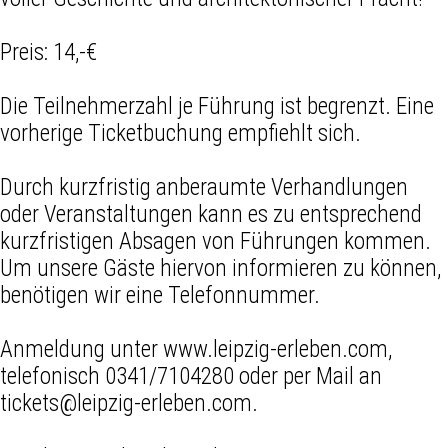
Preis: 14,-€
Die Teilnehmerzahl je Führung ist begrenzt. Eine
vorherige Ticketbuchung empfiehlt sich.
Durch kurzfristig anberaumte Verhandlungen
oder Veranstaltungen kann es zu entsprechend
kurzfristigen Absagen von Führungen kommen.
Um unsere Gäste hiervon informieren zu können,
benötigen wir eine Telefonnummer.
Anmeldung unter www.leipzig-erleben.com,
telefonisch 0341/7104280 oder per Mail an
tickets@leipzig-erleben.com.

THE PROBLEM =
Return only and exactly the lines from the one that contains "telefonisch 0341/7104280 oder per Mail an" through the final line of the material above.

RESPONSE AREA =
telefonisch 0341/7104280 oder per Mail an
tickets@leipzig-erleben.com.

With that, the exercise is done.